Remember in middle school when you thought you had “chipmunk cheeks” and hated yourself for it? Well, your face was prime real estate! Celebrities are paying upwards of $1,000 a pop for cherubic contours like yours. According to the UK’s Daily Mail, “baby face” becomes your personal fountain of youth when you start to get older and ladies are clamoring for it left and right. Women with naturally round cheeks have a leg up over thin-faced women when they want to begin attempting to “defy the aging process.” (Except you’re still aging on the inside, hun.
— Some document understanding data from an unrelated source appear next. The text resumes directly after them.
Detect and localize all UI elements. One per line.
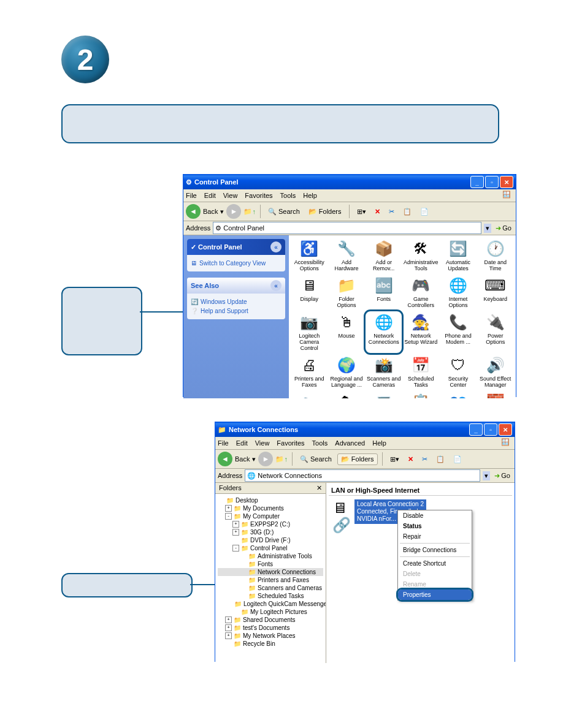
cp-icon-scanners-and-cameras[interactable]: 📸Scanners and Cameras [366, 354, 402, 390]
tree-item[interactable]: 📁Administrative Tools [218, 552, 323, 560]
cp-icon-scheduled-tasks[interactable]: 📅Scheduled Tasks [403, 354, 439, 390]
cp-icon-speech[interactable]: 🗣Speech [329, 391, 365, 398]
tree-item[interactable]: 📁DVD Drive (F:) [218, 536, 323, 544]
back-dropdown-icon[interactable]: ▾ [220, 208, 224, 216]
back-button[interactable]: ◄ [218, 452, 232, 466]
cp-icon-logitech-camera-control[interactable]: 📷Logitech Camera Control [291, 311, 327, 353]
tree-item[interactable]: -📁Control Panel [218, 544, 323, 552]
ctx-status[interactable]: Status [398, 521, 472, 531]
menu-file[interactable]: File [186, 192, 197, 199]
menu-edit[interactable]: Edit [236, 439, 248, 447]
menu-tools[interactable]: Tools [280, 192, 296, 199]
expand-icon[interactable]: + [225, 624, 232, 631]
ctx-disable[interactable]: Disable [398, 510, 472, 521]
maximize-button[interactable]: ▫ [485, 176, 499, 188]
cp-icon-game-controllers[interactable]: 🎮Game Controllers [403, 275, 439, 310]
tree-item[interactable]: -📁My Computer [218, 512, 323, 520]
address-input[interactable]: 🌐 Network Connections [245, 469, 480, 482]
ctx-properties[interactable]: Properties [398, 590, 472, 600]
tree-item[interactable]: 📁Scheduled Tasks [218, 592, 323, 600]
copy-icon[interactable]: 📋 [400, 207, 415, 217]
up-icon[interactable]: 📁↑ [243, 208, 256, 216]
expand-icon[interactable]: + [225, 632, 232, 639]
cp-icon-network-connections[interactable]: 🌐Network Connections [366, 311, 402, 353]
ctx-repair[interactable]: Repair [398, 531, 472, 542]
expand-icon[interactable]: + [232, 529, 239, 536]
tree-item[interactable]: +📁30G (D:) [218, 528, 323, 536]
folders-button[interactable]: 📂 Folders [337, 453, 378, 465]
folders-button[interactable]: 📂 Folders [305, 207, 345, 217]
cp-icon-automatic-updates[interactable]: 🔄Automatic Updates [440, 238, 477, 273]
back-dropdown-icon[interactable]: ▾ [252, 455, 256, 463]
delete-icon[interactable]: ✕ [372, 207, 383, 217]
cp-icon-date-and-time[interactable]: 🕐Date and Time [477, 238, 513, 273]
paste-icon[interactable]: 📄 [417, 207, 432, 217]
menu-view[interactable]: View [223, 192, 238, 199]
address-input[interactable]: ⚙ Control Panel [213, 222, 481, 234]
ctx-bridge-connections[interactable]: Bridge Connections [398, 545, 472, 555]
cp-icon-fonts[interactable]: 🔤Fonts [366, 275, 402, 310]
tree-item[interactable]: 📁Recycle Bin [218, 640, 323, 648]
close-pane-icon[interactable]: ✕ [316, 484, 322, 492]
expand-icon[interactable]: + [225, 616, 232, 623]
cp-icon-printers-and-faxes[interactable]: 🖨Printers and Faxes [291, 354, 327, 390]
menu-view[interactable]: View [255, 439, 270, 447]
tree-item[interactable]: +📁My Network Places [218, 632, 323, 640]
tree-item[interactable]: +📁My Documents [218, 504, 323, 512]
paste-icon[interactable]: 📄 [450, 454, 465, 464]
menu-advanced[interactable]: Advanced [335, 439, 365, 447]
help-support-link[interactable]: ❔ Help and Support [191, 306, 282, 316]
expand-icon[interactable]: + [232, 521, 239, 528]
cp-icon-power-options[interactable]: 🔌Power Options [477, 311, 513, 353]
cp-icon-add-hardware[interactable]: 🔧Add Hardware [329, 238, 365, 273]
search-button[interactable]: 🔍 Search [297, 454, 335, 464]
go-button[interactable]: ➜ Go [494, 224, 513, 232]
menu-tools[interactable]: Tools [312, 439, 328, 447]
expand-icon[interactable]: - [232, 545, 239, 552]
views-button[interactable]: ⊞▾ [387, 454, 402, 464]
cp-icon-keyboard[interactable]: ⌨Keyboard [477, 275, 513, 310]
tree-item[interactable]: 📁Desktop [218, 496, 323, 504]
tree-item[interactable]: 📁Logitech QuickCam Messenger [218, 600, 323, 608]
tree-item[interactable]: +📁EXPPSP2 (C:) [218, 520, 323, 528]
search-button[interactable]: 🔍 Search [265, 207, 303, 217]
maximize-button[interactable]: ▫ [484, 423, 497, 436]
go-button[interactable]: ➜ Go [492, 472, 512, 480]
ctx-create-shortcut[interactable]: Create Shortcut [398, 558, 472, 569]
close-button[interactable]: ✕ [499, 423, 512, 436]
tree-item[interactable]: 📁Fonts [218, 560, 323, 568]
cp-icon-display[interactable]: 🖥Display [291, 275, 327, 310]
address-dropdown-icon[interactable]: ▾ [483, 471, 490, 480]
cp-icon-folder-options[interactable]: 📁Folder Options [329, 275, 365, 310]
cp-icon-phone-and-modem-[interactable]: 📞Phone and Modem ... [440, 311, 477, 353]
minimize-button[interactable]: _ [470, 176, 484, 188]
cp-icon-system[interactable]: 💻System [366, 391, 402, 398]
menu-help[interactable]: Help [303, 192, 317, 199]
expand-icon[interactable]: + [225, 505, 232, 512]
back-button[interactable]: ◄ [186, 204, 201, 219]
switch-to-category-link[interactable]: 🖥 Switch to Category View [191, 259, 282, 268]
collapse-icon[interactable]: « [270, 241, 282, 252]
windows-update-link[interactable]: 🔄 Windows Update [191, 297, 282, 306]
tree-item[interactable]: 📁Scanners and Cameras [218, 584, 323, 592]
cp-icon-user-accounts[interactable]: 👥User Accounts [440, 391, 477, 398]
forward-button[interactable]: ► [226, 204, 241, 219]
menu-help[interactable]: Help [372, 439, 386, 447]
cp-icon-windows-firewall[interactable]: 🧱Windows Firewall [477, 391, 513, 398]
cp-icon-security-center[interactable]: 🛡Security Center [440, 354, 477, 390]
tree-item[interactable]: +📁Shared Documents [218, 616, 323, 624]
cp-icon-sound-effect-manager[interactable]: 🔊Sound Effect Manager [477, 354, 513, 390]
menu-favorites[interactable]: Favorites [245, 192, 272, 199]
cp-icon-internet-options[interactable]: 🌐Internet Options [440, 275, 477, 310]
copy-icon[interactable]: 📋 [433, 454, 448, 464]
cp-icon-regional-and-language-[interactable]: 🌍Regional and Language ... [329, 354, 365, 390]
cp-icon-network-setup-wizard[interactable]: 🧙Network Setup Wizard [403, 311, 439, 353]
cp-icon-sounds-and-audio-devices[interactable]: 🔈Sounds and Audio Devices [291, 391, 327, 398]
menu-edit[interactable]: Edit [204, 192, 216, 199]
forward-button[interactable]: ► [258, 452, 273, 466]
cut-icon[interactable]: ✂ [386, 207, 397, 217]
minimize-button[interactable]: _ [469, 423, 483, 436]
cp-icon-taskbar-and-start-menu[interactable]: 📋Taskbar and Start Menu [403, 391, 439, 398]
cp-icon-accessibility-options[interactable]: ♿Accessibility Options [291, 238, 327, 273]
address-dropdown-icon[interactable]: ▾ [484, 224, 491, 233]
Nobody’s defying anything.)
Filling in smile lines used to be the go-to in the chase for youth, but some women are complaining their face looks older when it’s “thin.” It seems that there’s this thing called the Triangle of Youth, in which young people’s cheeks are the widest part of their faces. (Apparently that fact needed its own special terminology?) As we get older, our face-triangle deflates, our natural baby-faced cheeks lose definition and turn us into sad sacks who are supposed to spend our days crying for our lost youth. At least, that’s what the doctors say – sort of. Doctors also say that cheeks are a part of the face with “relatively little movement,” so cheek fillers can last up to a year before you need another appointment. It also boosts your collagen production, so your body can start to grow its own cheek fat. What a step for womankind!
I don’t know about you, but the thought of a needle in my cheek gives me the skeeves. “Thin-faced” ladies of the world, keep doing you.